Datum inwerkingtreding | Terugwerkende kracht tot en met | Datum uitwerkingtreding | Betreft | Datum ondertekening Bron bekendmaking | Kenmerk voorstel |
---|---|---|---|---|---|
01-01-2018 | artikel 1, 6, 20, 31, 35, 51, bijlage 2 | 05-12-2017 | 17INT00453 | ||
24-01-2015 | 01-01-2015 | 01-01-2018 | nieuwe regeling | 06-01-2015 Staatscourant, 23-01-2015 | 14INT00586 |
De dagelijkse besturen van de hoogheemraadschappen van Delfland en van Schieland en de Krimpenerwaard en de colleges van burgemeester en wethouders van de gemeenten Delft, Schiedam en Vlaardingen;
het om redenen van kwaliteit, continuïteit, efficiency en effectiviteit gewenst is om op basis van een gemeenschappelijke regeling samen te werken in een gezamenlijke belastingorganisatie ter uitvoering van belastingtaken van gemeenten en waterschappen en ter uitvoering van de Wet waardering onroerende zaken;
de hoogheemraadschappen van Delfland en van Schieland en de Krimpenerwaard sinds 1 januari 2010 op dit gebied samenwerken in de Gemeenschappelijke regeling Regionale Belasting Groep, de gemeente Delft daarbij per 1 januari 2013 is aangesloten, de gemeente Vlaardingen daarbij per 1 januari 2014 is aangesloten en dat de gemeente Schiedam wil aansluiten bij deze gemeenschappelijke regeling;
Gelet op de Wet gemeenschappelijke regelingen, de Gemeentewet, de Waterschapswet, de Waterwet, de Wet milieubeheer en de Wet waardering onroerende zaken;
HOOFDSTUK 1: BEGRIPSBEPALINGEN
In deze gemeenschappelijke regeling wordt verstaan onder:
heffingsambtenaar: de door het dagelijks bestuur aangewezen ambtenaar van de RBG, als bedoeld in artikel 232, vierde lid, onderdeel a, van de Gemeentewet en artikel 124, vijfde lid, onderdeel a, van de Waterschapswet, belast met de heffing van belastingen en als bedoeld in artikel 30, achtste lid, juncto artikel 1, tweede lid, van de Wet waardering onroerende zaken, juncto artikel 231, tweede lid, onderdeel b, van de Gemeentewet, belast met de uitvoering van de Wet waardering onroerende zaken;
ambtenaar van de RBG: de door het dagelijks bestuur aangewezen ambtenaar van de RBG, als bedoeld in artikel 232, vierde lid, onderdeel c, van de Gemeentewet en artikel 124, vijfde lid, onderdeel c, van de Waterschapswet, belast met de heffing of invordering van belastingen en met de uitvoering van de Wet waardering onroerende zaken;
belastingdeurwaarder: de door het dagelijks bestuur aangewezen ambtenaar van de RBG, als bedoeld in artikel 232, vierde lid, onderdeel d, van de Gemeentewet en artikel 124, vijfde lid, onderdeel d, van de Waterschapswet, dan wel een als belastingdeurwaarder aangewezen gerechtsdeurwaarder, bedoeld in de Gerechtsdeurwaarderswet;
HOOFDSTUK 2: HET OPENBAAR LICHAAM
Het rechtsgebied waarvoor deze regeling geldt omvat het grondgebied van de gemeenten en het beheersgebied van de waterschappen.

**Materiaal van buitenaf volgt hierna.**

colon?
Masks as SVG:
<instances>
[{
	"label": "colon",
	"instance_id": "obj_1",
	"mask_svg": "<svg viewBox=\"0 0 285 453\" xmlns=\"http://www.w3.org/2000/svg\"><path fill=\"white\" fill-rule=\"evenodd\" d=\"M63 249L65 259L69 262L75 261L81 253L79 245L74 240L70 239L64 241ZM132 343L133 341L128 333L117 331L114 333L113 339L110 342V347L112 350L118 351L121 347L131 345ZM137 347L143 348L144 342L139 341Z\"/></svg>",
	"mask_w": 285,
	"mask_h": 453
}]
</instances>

Het bestuur van de RBG bestaat uit het algemeen bestuur, het dagelijks bestuur en de voorzitter. De heffingsambtenaar, de invorderingsambtenaar, de belastingdeurwaarder en de ambtenaar van RBG behoren tot het bestuur voor zover aan hen krachtens artikel 232, vierde lid, van de Gemeentewet onderscheidenlijk artikel 124, vijfde lid, van de Waterschapswet bevoegdheden zijn toegekend.

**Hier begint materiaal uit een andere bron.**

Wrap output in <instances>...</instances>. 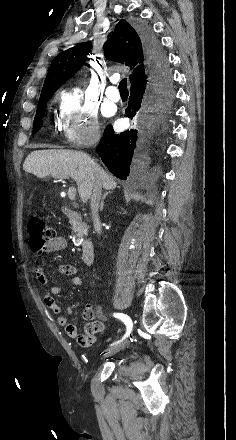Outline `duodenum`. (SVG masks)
I'll list each match as a JSON object with an SVG mask.
<instances>
[{
  "instance_id": "obj_1",
  "label": "duodenum",
  "mask_w": 236,
  "mask_h": 440,
  "mask_svg": "<svg viewBox=\"0 0 236 440\" xmlns=\"http://www.w3.org/2000/svg\"><path fill=\"white\" fill-rule=\"evenodd\" d=\"M62 212H63L64 216L71 221L77 222V221L81 220V214L68 206H63ZM81 259H82L83 263L86 265H91L93 263L94 244L88 238H85L82 241Z\"/></svg>"
}]
</instances>
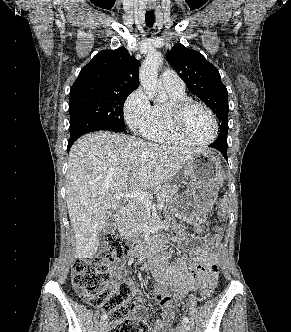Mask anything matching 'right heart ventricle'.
Wrapping results in <instances>:
<instances>
[{"mask_svg":"<svg viewBox=\"0 0 291 332\" xmlns=\"http://www.w3.org/2000/svg\"><path fill=\"white\" fill-rule=\"evenodd\" d=\"M167 91L170 101L166 104H155L152 106L150 124L140 132L146 139L157 143L190 146L192 143L185 140L174 130L169 113L172 104L186 100L188 97L185 92Z\"/></svg>","mask_w":291,"mask_h":332,"instance_id":"right-heart-ventricle-1","label":"right heart ventricle"}]
</instances>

HOOFDSTUK 3: BELANGEN EN BEVOEGDHEDEN
Op alle besluiten die voorafgaand aan een wijziging van het takenregister zijn genomen en op alle belastbare feiten blijft de regeling van toepassing zoals deze op het moment van het nemen van het betreffende besluit dan wel het ontstaan van het belastbare feit luidde. Ten aanzien van deze besluiten en belastbare feiten blijft de Regionale Belasting Groep het bevoegd gezag.
HOOFDSTUK 4: HET ALGEMEEN BESTUUR
Bevoegdheden van het algemeen bestuur
Alle bevoegdheden die in de regeling niet expliciet aan het dagelijks bestuur, de voorzitter of een ander bestuursorgaan zijn toegekend, komen toe aan het algemeen bestuur.

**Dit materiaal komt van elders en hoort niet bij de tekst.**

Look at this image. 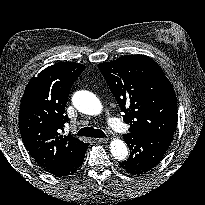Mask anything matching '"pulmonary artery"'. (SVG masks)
<instances>
[{
	"label": "pulmonary artery",
	"instance_id": "obj_1",
	"mask_svg": "<svg viewBox=\"0 0 205 205\" xmlns=\"http://www.w3.org/2000/svg\"><path fill=\"white\" fill-rule=\"evenodd\" d=\"M109 125L114 131H116L118 133H122L124 130V124H122L118 120H110Z\"/></svg>",
	"mask_w": 205,
	"mask_h": 205
}]
</instances>
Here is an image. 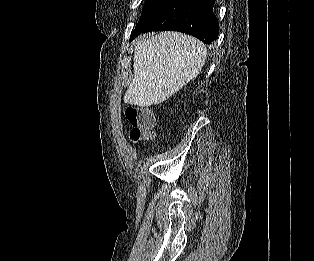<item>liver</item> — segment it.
I'll list each match as a JSON object with an SVG mask.
<instances>
[{
  "label": "liver",
  "instance_id": "1",
  "mask_svg": "<svg viewBox=\"0 0 314 261\" xmlns=\"http://www.w3.org/2000/svg\"><path fill=\"white\" fill-rule=\"evenodd\" d=\"M207 57L205 45L178 32L145 36L135 44L134 78L125 95L127 104H159L197 77Z\"/></svg>",
  "mask_w": 314,
  "mask_h": 261
}]
</instances>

HOOFDSTUK 5: HET DAGELIJKS BESTUUR
Eén lid wordt aangewezen uit de door het hoogheemraadschap van Delfland aangewezen leden van het algemeen bestuur; één lid wordt aangewezen uit de door het hoogheemraadschap van Schieland en de Krimpenerwaard aangewezen leden van het algemeen bestuur en één lid wordt aangewezen uit de door de gemeenten aangewezen leden van het algemeen bestuur.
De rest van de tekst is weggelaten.